Der Berichterstattungsstil des Springer-Verlags spricht Bände, da braucht man sich nur mal die vollkommen undifferenzierten und pauschalisierenden Artikel durchzulesen, welche in den meisten Fällen so gut wie keine Hintergrundrecherchen bieten. Was und wen sie damit in welcher Weise erreichen, sieht man an den Kommentaren, welche egal wie rassistisch dennoch veröffentlicht werden, wird man ja mal sagen dürfen.
PS: Achtet mal auf die Anzahl der Kommentare und die Zahl der „Like“s, wenn es um Türkei und Erdogan usw geht. Ungewöhnlich höher als die meisten anderen Themen.
Mustafa Esmer hat in allen Punkten recht.
Wichtig ist nur ein: Das die Mehrheit der Menschen in der Türkei genauso denkt! Und das tut sie, sonst wäre Erdogang nicht Ministerpräsident.
Die türiscke Republik existiert nunmehr seit 90. Aber die Zeit vo Erdogan, waren verlorene Jahre aus vielerlei Hinsicht.
In diesen 90 Jahre gab es nur einen konstanten Machtfaktor: das Militär. Ein Militär, das sich auf das Erbe vo Atatürk berief, wenn es darum ging demokratisch gewählte Regierungen zu stürzen.Sich auf Atatürk berufend, haben sie 90 Jahre genau das verhindert, was Atatürk wirklich wolle: Eine Deomkratie nach westlichem Vorbild.
Das einzig wichtge für die Türkei ist die Bildung und für die Effektivität der Regierung der Bildungsstand des Volkes. Was sich geändert nach diesen 90 Jahren, ist nur eins: das Volk selber.
Und an alle, die Erdogang kritisieren, irgendwann
İch bin beeidruckt. Endlich mal jemand, der es auf den Punkt bringt und die richtigen Fragen stellt. Vielen Dank für diesen Artikel.
Es ist wirklich erstaunlich, immer wieder festzustellen, wie sehr Erdoğan in der Welt für Aufmerksamkeit sorgt. Da fragt man sich oft. Warum? Und vor allem oft nur einseitig und negativ. Die Türkei hat doch mindestens 30 Jahre keinen interessiert. Und ich zaehle nur die Zeit, an die ich mich mit meinem Alter erinnere. Daher finde ich den Artikel nochmal doppelt gut.

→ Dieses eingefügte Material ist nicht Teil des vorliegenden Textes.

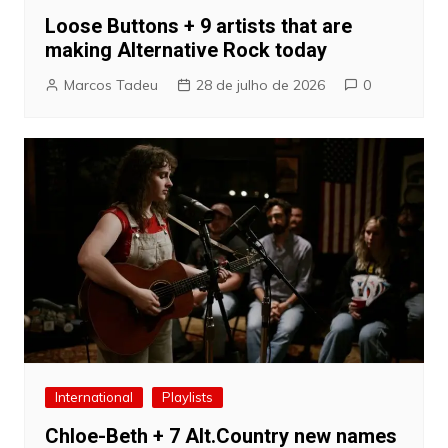
Loose Buttons + 9 artists that are
making Alternative Rock today
Marcos Tadeu
28 de julho de 2026
0
International
Playlists
Chloe-Beth + 7 Alt.Country new names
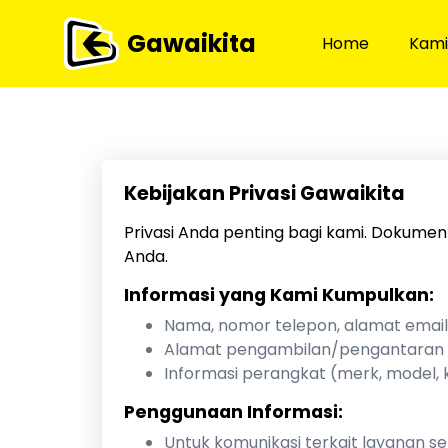
Gawaikita
Home
Kami
Kebijakan Privasi Gawaikita
Privasi Anda penting bagi kami. Dokume
Anda.
Informasi yang Kami Kumpulkan:
Nama, nomor telepon, alamat email
Alamat pengambilan/pengantaran
Informasi perangkat (merk, model,
Penggunaan Informasi:
Untuk komunikasi terkait layanan se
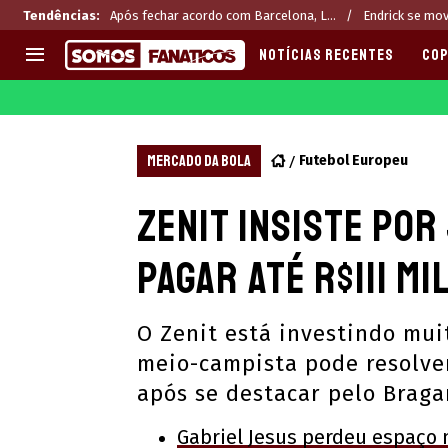
Tendências
:
Após fechar acordo com Barcelona, L...
Endrick se mov
NOTÍCIAS RECENTES
COP
EUROPA
APOSTAS
CHAMPIONS LEAGUE
Melhores sites de apostas 2
MERCADO DA BOLA
Futebol Europeu
LIGUE 1
Últimas
Zenit insiste por
LA LIGA
CASAS DE APOSTAS
PREMIER LEAGUE
CÓDIGOS e OFERTAS
pagar até R$111 m
SERIE A
APPS
BUNDESLIGA
RANKINGS
O Zenit está investindo mui
LIGA PORTUGUESA
meio-campista pode resolve
EUROPA LEAGUE
após se destacar pelo Braga
Gabriel Jesus perdeu espaço 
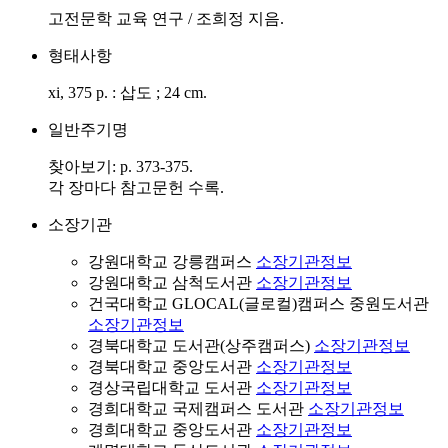
고전문학 교육 연구 / 조희정 지음.
형태사항
xi, 375 p. : 삽도 ; 24 cm.
일반주기명
찾아보기: p. 373-375.
각 장마다 참고문헌 수록.
소장기관
강원대학교 강릉캠퍼스
소장기관정보
강원대학교 삼척도서관
소장기관정보
건국대학교 GLOCAL(글로컬)캠퍼스 중원도서관
소장기관정보
경북대학교 도서관(상주캠퍼스)
소장기관정보
경북대학교 중앙도서관
소장기관정보
경상국립대학교 도서관
소장기관정보
경희대학교 국제캠퍼스 도서관
소장기관정보
경희대학교 중앙도서관
소장기관정보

Weiter so Herr Esmer. Hoffentlich werde ich noch mehr so gute Artikel von İhnen lesen können. Es ist erfrischend, mal gute Artikel zu lesen!
DANKE
Sie können ja alternativ die Medien in der Türkei nutzen da ist es ein wenig AKP komformer .
Pinguine lassen grüßen.
Bemerkenswert, die Unfreiheit der türkischen Gesellschaft, wird durch die Unfreiheit, die es ja anscheinend schon immer gab in der Türkei, relativiert.

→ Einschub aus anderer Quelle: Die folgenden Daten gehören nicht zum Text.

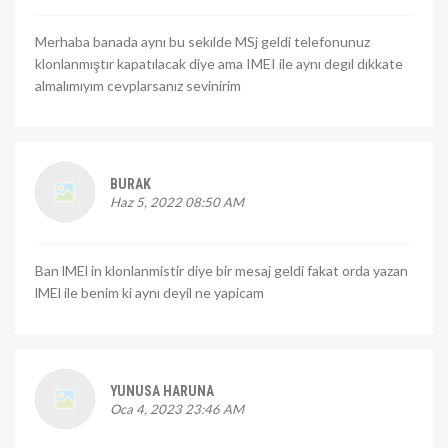
Merhaba banada aynı bu sekılde MSj geldi telefonunuz
klonlanmıştır kapatılacak diye ama IMEI ile aynı degıl dıkkate
almalımıyım cevplarsanız sevinirim
BURAK
Haz 5, 2022 08:50 AM
Ban lMEl in klonlanmistir diye bir mesaj geldi fakat orda yazan
lMEl ile benim ki aynı deyil ne yapicam
YUNUSA HARUNA
Oca 4, 2023 23:46 AM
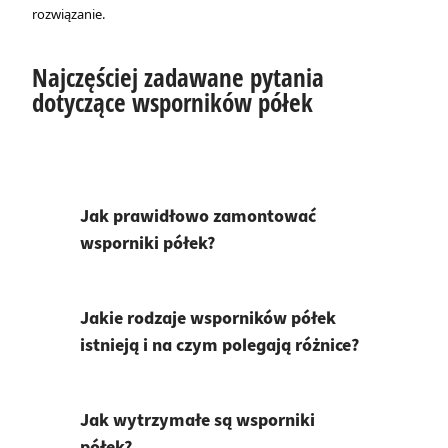
rozwiązanie.
Najczęściej zadawane pytania
dotyczące wsporników półek
Jak prawidłowo zamontować
wsporniki półek?
Jakie rodzaje wsporników półek
istnieją i na czym polegają różnice?
Jak wytrzymałe są wsporniki
półek?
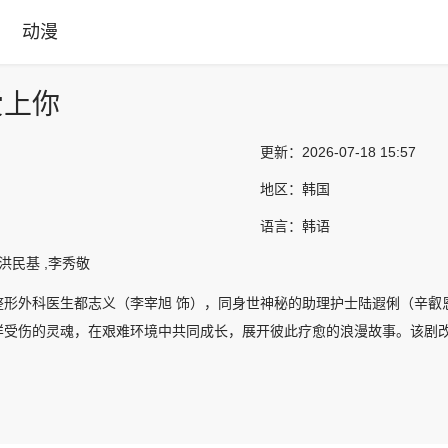
动漫
爱上你
更新：
2026-07-18 15:57
地区：
韩国
语言：
韩语
洪民基 ,李秀敬
整形外科医生都志义（李宰旭 饰），同身世神秘的助理护士陆遐俐（辛叡恩
样受伤的灵魂，在艰难环境中共同成长，展开彼此疗愈的浪漫故事。该剧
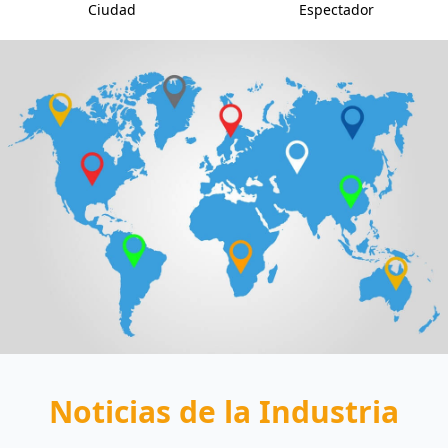
Ciudad
Espectador
Noticias de la Industria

Nach dem Prinzip, es war schon immer so, wieso beschwert ihr euch.
Ich möchte in keinem Land leben, wo Journalisten liberale Demokratien so unbedeutend sehen.

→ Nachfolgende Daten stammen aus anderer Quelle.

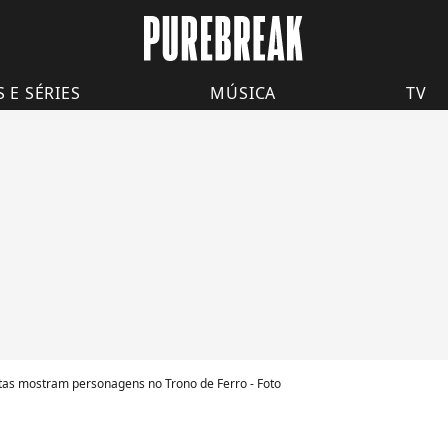
S E SÉRIES
MÚSICA
TV
tas mostram personagens no Trono de Ferro - Foto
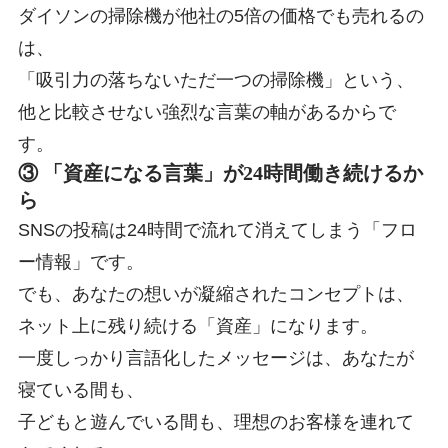
ダイソンの掃除機が他社の5倍の価格でも売れるの
は、
「吸引力の落ちないただ一つの掃除機」という、
他と比較させない強烈な言葉の軸があるからで
す
。
③ 「資産になる言葉」が24時間働き続けるか
ら
SNSの投稿は24時間で流れて消えてしまう「フロ
ー情報」です。
でも、あなたの想いが凝縮されたコンセプトは、
ネット上に残り続ける「資産」になります
。
一度しっかり言語化したメッセージは、あなたが
寝ている間も、
子どもと遊んでいる間も、理想のお客様を連れて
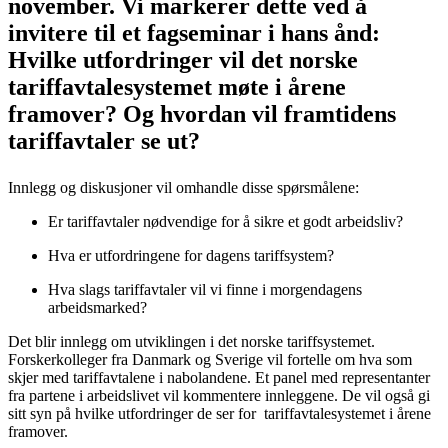
november. Vi markerer dette ved å
invitere til et fagseminar i hans ånd:
Hvilke utfordringer vil det norske
tariffavtalesystemet møte i årene
framover? Og hvordan vil framtidens
tariffavtaler se ut?
Innlegg og diskusjoner vil omhandle disse spørsmålene:
Er tariffavtaler nødvendige for å sikre et godt arbeidsliv?
Hva er utfordringene for dagens tariffsystem?
Hva slags tariffavtaler vil vi finne i morgendagens
arbeidsmarked?
Det blir innlegg om utviklingen i det norske tariffsystemet.
Forskerkolleger fra Danmark og Sverige vil fortelle om hva som
skjer med tariffavtalene i nabolandene. Et panel med representanter
fra partene i arbeidslivet vil kommentere innleggene. De vil også gi
sitt syn på hvilke utfordringer de ser for tariffavtalesystemet i årene
framover.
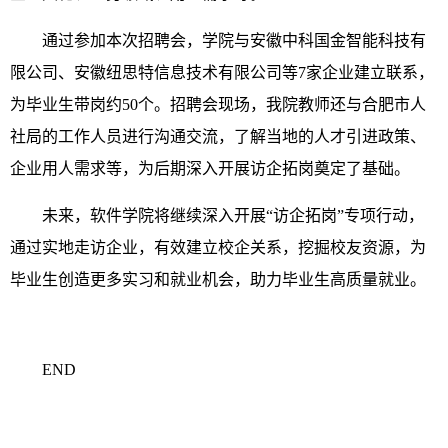
通过参加本次招聘会，学院与安徽中科国金智能科技有
限公司、安徽纽思特信息技术有限公司等7家企业建立联系，
为毕业生带岗约50个。招聘会现场，我院教师还与合肥市人
社局的工作人员进行沟通交流，了解当地的人才引进政策、
企业用人需求等，为后期深入开展访企拓岗奠定了基础。
未来，软件学院将继续深入开展“访企拓岗”专项行动，
通过实地走访企业，有效建立校企关系，挖掘校友资源，为
毕业生创造更多实习和就业机会，助力毕业生高质量就业。
END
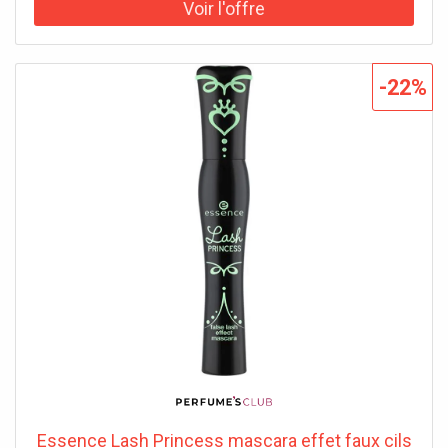
testée sous contrôle ophtalmologique – elle est donc
idéale pour les yeux sensibles et les porteuses de lentilles
de contact. Grâce à sa brosse spécialement conçue, la
texture onctueuse et d’un noir profond s’applique avec
-22%
précision. Oublie les cils courts et clairsemés et découvre
le pouvoir transformateur des Yves Saint Laurent
mascara pour de magnifiques moments – waterproof et
d’une tenue parfaite par tous les temps et en toute
occasion.
Essence Lash Princess mascara effet faux cils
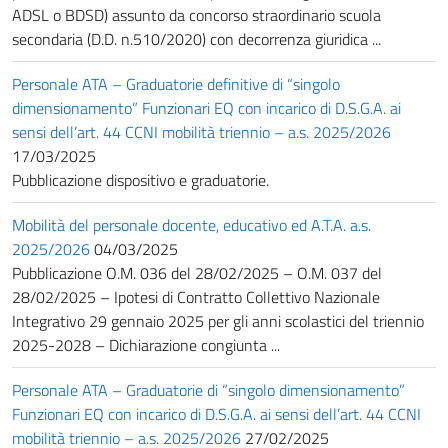
ADSL o BDSD) assunto da concorso straordinario scuola
secondaria (D.D. n.510/2020) con decorrenza giuridica ...
Personale ATA – Graduatorie definitive di “singolo
dimensionamento” Funzionari EQ con incarico di D.S.G.A. ai
sensi dell’art. 44 CCNI mobilità triennio – a.s. 2025/2026
17/03/2025
Pubblicazione dispositivo e graduatorie.
Mobilità del personale docente, educativo ed A.T.A. a.s.
2025/2026
04/03/2025
Pubblicazione O.M. 036 del 28/02/2025 – O.M. 037 del
28/02/2025 – Ipotesi di Contratto Collettivo Nazionale
Integrativo 29 gennaio 2025 per gli anni scolastici del triennio
2025-2028 – Dichiarazione congiunta ...
Personale ATA – Graduatorie di “singolo dimensionamento”
Funzionari EQ con incarico di D.S.G.A. ai sensi dell’art. 44 CCNI
mobilità triennio – a.s. 2025/2026
27/02/2025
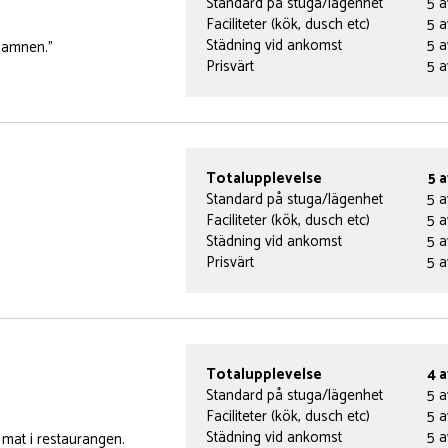
Standard på stuga/lägenhet
5 a
Faciliteter (kök, dusch etc)
5 a
Städning vid ankomst
5 a
 hamnen.”
Prisvärt
5 a
Totalupplevelse
5 a
Standard på stuga/lägenhet
5 a
Faciliteter (kök, dusch etc)
5 a
Städning vid ankomst
5 a
Prisvärt
5 a
Totalupplevelse
4 a
Standard på stuga/lägenhet
5 a
Faciliteter (kök, dusch etc)
5 a
Städning vid ankomst
5 a
 mat i restaurangen.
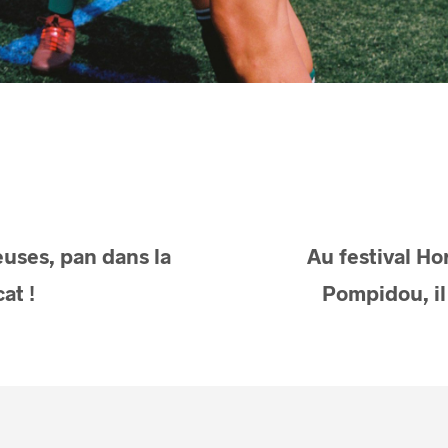
uses, pan dans la
Au festival Ho
at !
Pompidou, il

Ich finde den Artikel von Herrn Esmer auch klasse und die Türkei ist ein tolles Land, das in den letzten Jahren unglaubliche Fortschritte in jeder Hinsicht gemacht hat. Die meisten Menschen in der Türkei sind absolut zufrieden mit der Entwicklung.. Sicher kann das eine oder andere kritisiert und verbessert werden, aber das ist Sache der Staatsbürger und nicht der BILD und des deutschen Stammtisches, aufgehetzt durch die deutschen Leitmedien.. Das Erdogan-Bashing ist reinste Heuchelei, finde ich. Von der Polizei-Gewalt gegen deutsche Kapitalismuskritiker war in den deutschen Leitmedien annähernd nix zu lesen – Gewalt gegen Kapitalismusgegner in Deutschland ist eben „gute“ Gewalt´, Gewalt gegen Erdogan-Kritiker in der Türkei ist „schlechte“ Gewalt.. An Heuchelei nicht zu überbieten.
Der alles entscheidende und wohl wichtigste Sachverhalt findet hier keine Beachtung und wird auch nicht mit einem einzigen Wort erwähnt. Der entscheidende Punkt ist, das Recht der freien Meinungsäußerung ist eines der wichtigsten Prinzipien einer Demokratie. Die türkische Regierung gestattet Ihrer Bevölkerung dieses fundamentale Prinzip nicht. Beispiele:
+ Die türkische Polizei knüppelte zu Beginn mit brutaler Gewalt friedliche Demonstranten nieder, die nichts anderes wollten, als ihre Meinung öffentlich zu äußern.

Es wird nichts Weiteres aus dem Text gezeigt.